On this Father’s Day, a story of a terrified child saved by his devoted father. But on this day too my government tears children from their parents at our borders. Defends it with Bible quotes, like the Christian slavers before them.
We need not be monsters, America. Let’s save those who are lost, and rejoice in it.
Calling Me Home
One of the birds I most wanted to photograph when we arrived in Arizona was the Gambel’s quail. Not because they are rare – we saw them in the neighborhood when we were looking at our rental house – but because they called me home. It was our vacation in New Mexico a decade ago that got me excited about living in the Southwest, and my encounter with Gambel’s quail there was one of the highlights of the trip, their serenade at sunrise. So it was a special delight to photograph this male and female up on the saguaros as the sun rose, dining on the cactus blossoms, in our shared desert home. Home in a larger sense, though I see them every day in my backyard these quail were at Brown’s Ranch in McDowell Sonoran Preserve.
Call of The Gambeler
My alarm clock rang at 4:00am and I was on the road a half hour later, heading south out of Albuquerque and towards Bosque del Apache National Wildlife Refuge, best known for the spectacular fly-ins and fly-outs of snow geese and sandhill cranes during the winter months. It was late spring and those birds were long gone, but it was my first visit to New Mexico and I wanted to at least get a feel for the refuge. Even if it wasn’t the prime time to visit, I hoped for a few surprises.
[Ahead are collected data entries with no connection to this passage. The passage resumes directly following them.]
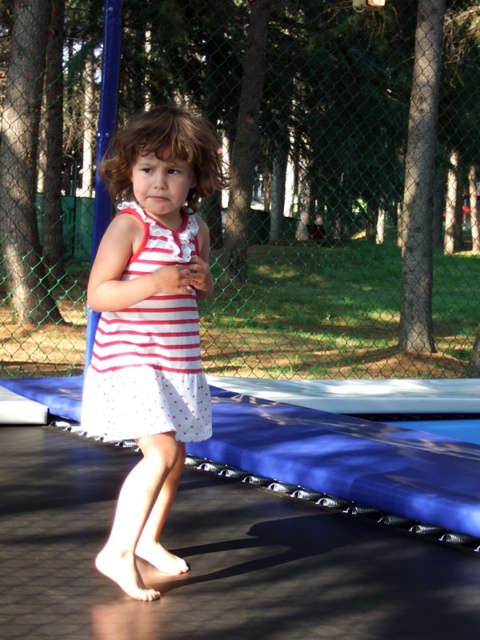 Question: Where is white polka dot dress at center located in relation to white dotted dress at center in the image?

Choices:
 (A) below
 (B) above

Answer: (A)

Question: Can you confirm if white polka dot dress at center is positioned below white dotted dress at center?

Choices:
 (A) no
 (B) yes

Answer: (B)

Question: Does white polka dot dress at center appear under white dotted dress at center?

Choices:
 (A) yes
 (B) no

Answer: (A)

Question: Among these points, which one is nearest to the camera?

Choices:
 (A) (135, 304)
 (B) (96, 310)

Answer: (B)

Question: Among these objects, which one is nearest to the camera?

Choices:
 (A) white dotted dress at center
 (B) white polka dot dress at center

Answer: (B)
The dark sky lightened as the minutes and miles passed, with the sun threatening to rise as I pulled into the parking lot of the Visitor’s Center. There were no other cars in the lot and I knew the center would be closed, but I hoped to find some trail maps and refuge information. When I opened the car door, I was greeted by a primal call coming from up the hill. Another call came, and then another. I didn’t recognize the call, so I grabbed the camera with the big telephoto lens attached and headed up the steps and towards the calls.
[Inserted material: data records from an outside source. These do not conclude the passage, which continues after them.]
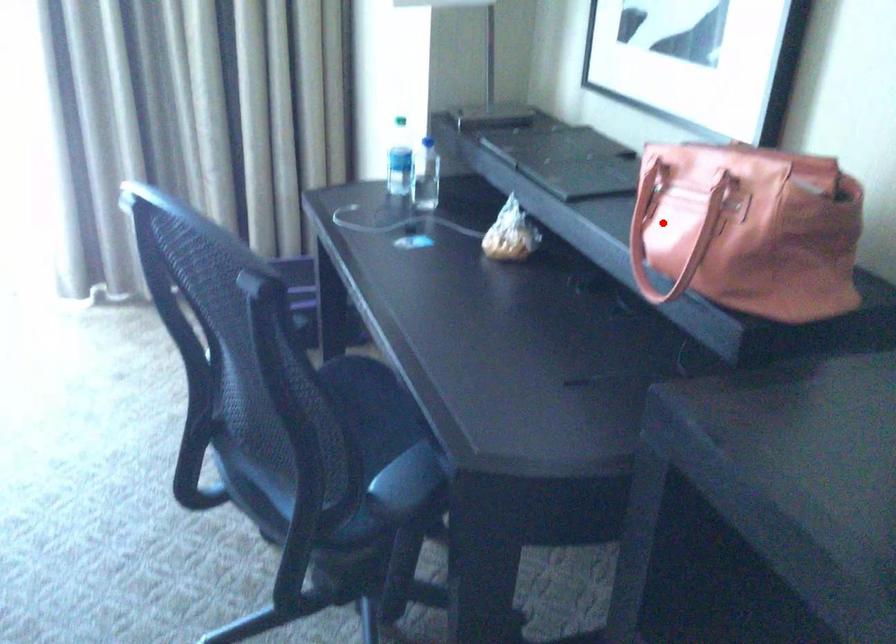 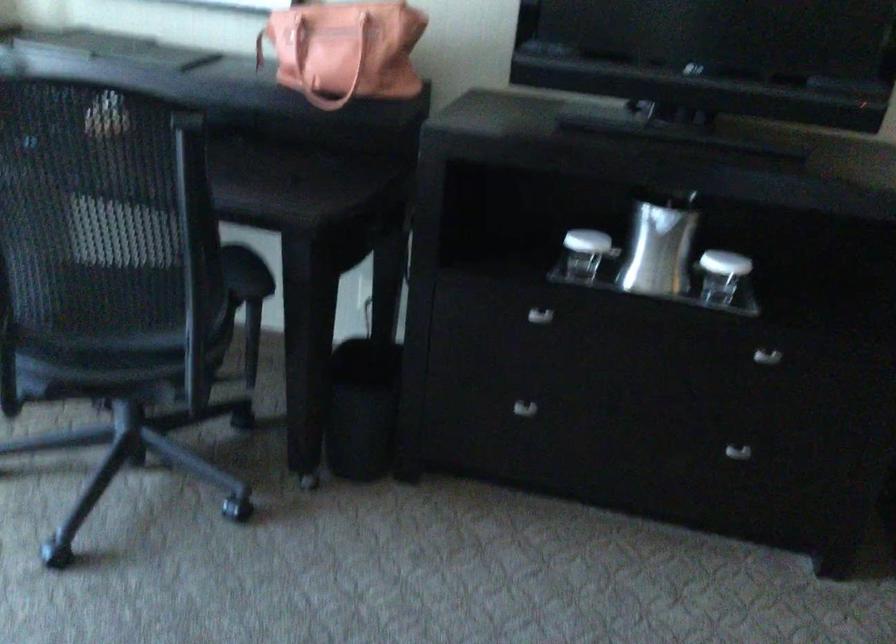 Locate, in the second image, the point that corresponds to the highlighted location in the first image.

(315, 57) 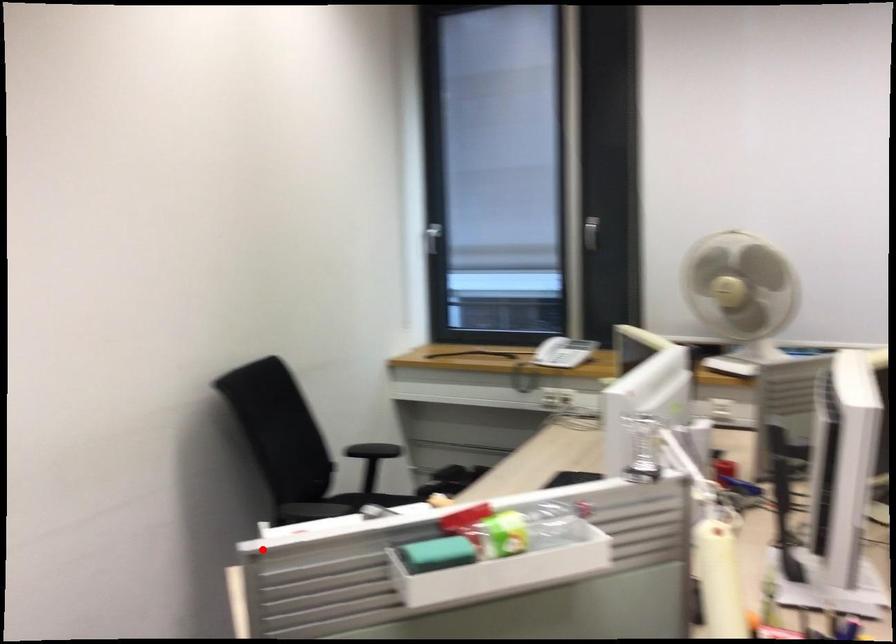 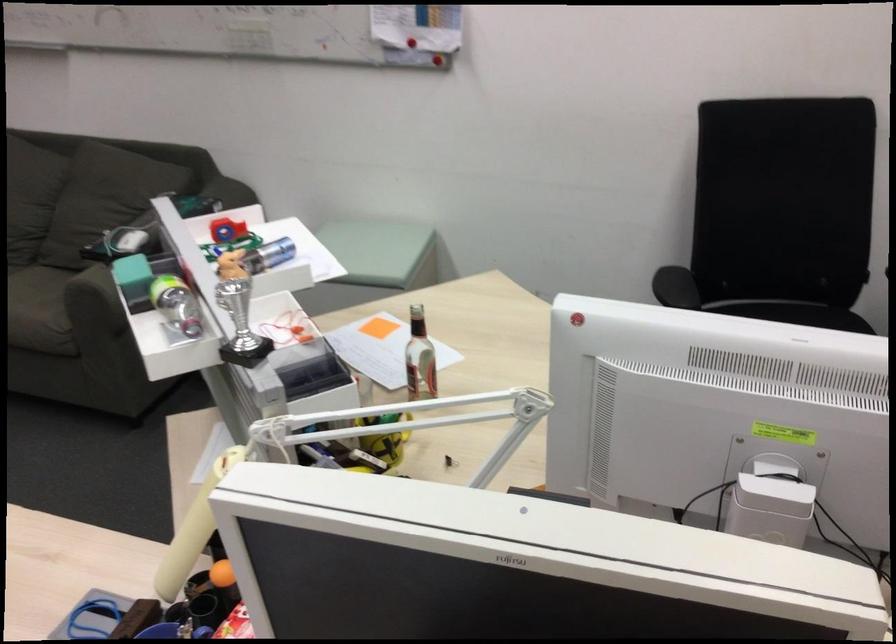 Find the pixel in the second image that matches the highlighted location in the first image.

(221, 230)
I moved slowly but anxiously until I saw a wooden pole with signs pointing in various directions. In the dim light I could see its top was crowned with a carved bird in the shape of a quail. I was a little disappointed when I guessed the calls were just a recording and no more real than the carving, something to give visitors a taste of the birds of the refuge. I decided to return to the car and head out onto the refuge proper. Before I could take a step the supposedly carved quail raised its head and gave a loud call.
I continued into the little desert arboretum as other quail were calling around me. It was a delightful little moment, to go from not sure if I’d see much of anything that day to being surrounded and serenaded by these birds on their high perches. The sun peeked above the horizon and I found this male in a nice location and angle to the sun, and only had to wait for the sun’s rays to reach him and for him to make his call.
I didn’t have to wait long.
A later look at my bird book showed them to be Gambel’s quail, a species I had never seen before. But names didn’t matter for now. I stood alone and watched and listened, mesmerized by my welcome to Bosque.